Дорогой Борис! Спасибо за твою добрую открыточку и за добрые обещания — только я что-то не уверена в том, что ты многим богаче меня. Мне кажется, что ты тоже вроде меня нищий. Остаётся утешаться тем, что к хорошим людям богатство не причаливает. Как-то всё мимо проходит — и хватать, и выпрашивать не умеем. Статью твою о Шекспире не читала и прочту, видимо, не так-то скоро — у меня её сразу отобрали и у она «пошла по рукам»1. Прозу пришли непременно, и пиши пока что по тому же адресу, как только он изменится, я сообщу тебе. Во всяком случае мне всегда тотчас же сообщат, даже если я к тому времени буду работать в другом месте, или вовсе не буду — не дай Бог, это хуже всего.

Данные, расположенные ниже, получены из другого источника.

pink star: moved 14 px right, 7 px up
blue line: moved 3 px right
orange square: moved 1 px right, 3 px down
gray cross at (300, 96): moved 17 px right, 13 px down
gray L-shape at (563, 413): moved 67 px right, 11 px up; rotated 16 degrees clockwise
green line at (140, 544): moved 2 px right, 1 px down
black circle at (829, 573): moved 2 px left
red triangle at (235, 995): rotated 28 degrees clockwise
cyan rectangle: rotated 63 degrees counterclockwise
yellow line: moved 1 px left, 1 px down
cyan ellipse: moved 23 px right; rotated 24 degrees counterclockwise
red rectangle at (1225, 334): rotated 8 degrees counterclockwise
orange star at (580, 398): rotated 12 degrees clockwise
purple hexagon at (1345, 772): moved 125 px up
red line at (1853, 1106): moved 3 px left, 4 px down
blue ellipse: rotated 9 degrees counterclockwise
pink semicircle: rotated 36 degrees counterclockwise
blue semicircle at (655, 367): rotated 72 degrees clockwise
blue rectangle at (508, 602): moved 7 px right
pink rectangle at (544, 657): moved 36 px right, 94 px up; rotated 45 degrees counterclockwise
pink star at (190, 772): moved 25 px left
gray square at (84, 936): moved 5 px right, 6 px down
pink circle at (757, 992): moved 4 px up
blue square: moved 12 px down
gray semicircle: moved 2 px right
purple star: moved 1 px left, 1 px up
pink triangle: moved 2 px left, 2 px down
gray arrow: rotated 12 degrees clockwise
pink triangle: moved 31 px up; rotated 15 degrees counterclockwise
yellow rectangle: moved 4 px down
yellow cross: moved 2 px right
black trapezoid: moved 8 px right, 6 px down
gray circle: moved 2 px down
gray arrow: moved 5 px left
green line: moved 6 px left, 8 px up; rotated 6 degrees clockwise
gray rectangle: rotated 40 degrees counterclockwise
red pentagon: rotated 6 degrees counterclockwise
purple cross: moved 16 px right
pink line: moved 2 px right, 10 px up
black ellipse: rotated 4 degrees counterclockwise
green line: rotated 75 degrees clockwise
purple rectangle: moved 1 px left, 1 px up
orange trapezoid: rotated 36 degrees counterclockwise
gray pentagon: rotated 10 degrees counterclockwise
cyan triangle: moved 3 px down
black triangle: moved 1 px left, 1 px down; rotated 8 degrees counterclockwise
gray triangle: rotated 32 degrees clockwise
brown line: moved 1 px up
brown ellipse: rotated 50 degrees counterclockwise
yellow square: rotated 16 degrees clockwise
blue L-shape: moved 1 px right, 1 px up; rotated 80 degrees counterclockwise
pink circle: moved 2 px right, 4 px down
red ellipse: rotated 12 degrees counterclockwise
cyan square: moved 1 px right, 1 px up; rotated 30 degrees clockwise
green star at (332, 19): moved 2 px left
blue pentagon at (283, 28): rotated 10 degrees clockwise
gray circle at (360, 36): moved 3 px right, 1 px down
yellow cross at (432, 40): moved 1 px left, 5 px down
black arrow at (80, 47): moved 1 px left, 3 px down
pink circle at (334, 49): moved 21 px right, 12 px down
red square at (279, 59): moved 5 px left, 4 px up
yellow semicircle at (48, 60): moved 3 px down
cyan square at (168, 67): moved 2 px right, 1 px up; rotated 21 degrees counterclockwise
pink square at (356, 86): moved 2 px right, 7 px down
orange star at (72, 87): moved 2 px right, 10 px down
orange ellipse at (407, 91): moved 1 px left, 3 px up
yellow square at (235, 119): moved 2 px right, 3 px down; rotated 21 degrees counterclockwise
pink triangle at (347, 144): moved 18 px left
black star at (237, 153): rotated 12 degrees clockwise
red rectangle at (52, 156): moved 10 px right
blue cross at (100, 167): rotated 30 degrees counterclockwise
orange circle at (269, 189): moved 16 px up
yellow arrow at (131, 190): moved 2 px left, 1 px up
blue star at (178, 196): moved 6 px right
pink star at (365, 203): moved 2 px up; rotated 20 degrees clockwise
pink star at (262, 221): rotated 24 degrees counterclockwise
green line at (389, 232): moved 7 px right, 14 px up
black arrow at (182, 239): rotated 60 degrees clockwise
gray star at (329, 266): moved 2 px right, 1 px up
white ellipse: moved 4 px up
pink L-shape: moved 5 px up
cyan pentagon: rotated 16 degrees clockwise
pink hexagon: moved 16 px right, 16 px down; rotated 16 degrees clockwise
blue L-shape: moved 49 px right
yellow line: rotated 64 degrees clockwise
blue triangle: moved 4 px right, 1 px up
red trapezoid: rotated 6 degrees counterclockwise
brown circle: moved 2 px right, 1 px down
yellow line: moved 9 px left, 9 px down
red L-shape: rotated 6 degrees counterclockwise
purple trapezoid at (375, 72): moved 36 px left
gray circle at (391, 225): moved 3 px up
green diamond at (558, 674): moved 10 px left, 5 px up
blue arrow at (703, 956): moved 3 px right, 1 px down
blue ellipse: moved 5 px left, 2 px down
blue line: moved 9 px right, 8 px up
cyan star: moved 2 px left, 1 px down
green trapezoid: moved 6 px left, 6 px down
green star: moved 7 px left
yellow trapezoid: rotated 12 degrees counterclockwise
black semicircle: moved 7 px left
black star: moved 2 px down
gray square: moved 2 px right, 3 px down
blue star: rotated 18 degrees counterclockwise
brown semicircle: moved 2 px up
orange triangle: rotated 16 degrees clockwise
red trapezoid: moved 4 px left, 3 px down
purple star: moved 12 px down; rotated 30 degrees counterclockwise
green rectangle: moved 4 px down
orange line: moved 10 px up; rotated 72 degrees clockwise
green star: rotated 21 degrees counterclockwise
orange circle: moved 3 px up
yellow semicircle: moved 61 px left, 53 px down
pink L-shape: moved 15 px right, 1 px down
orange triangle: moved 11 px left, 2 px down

Недели на две я ещё могу, кажется, рассчитывать на гостеприимство своих «хозяев» - им очень, очень не хочется отпускать меня -относятся ко мне очень хорошо и пока затягивают всю эту историю -но слишком долго затягивать, увы, не придётся. А всё-то дело в том, что за меня «заступиться некому», я ведь здесь так недавно. Всё можно было бы уладить. Работать напоследок приходится очень много и очень беспрерывно. Я ужасно устала и вообще, и в частности.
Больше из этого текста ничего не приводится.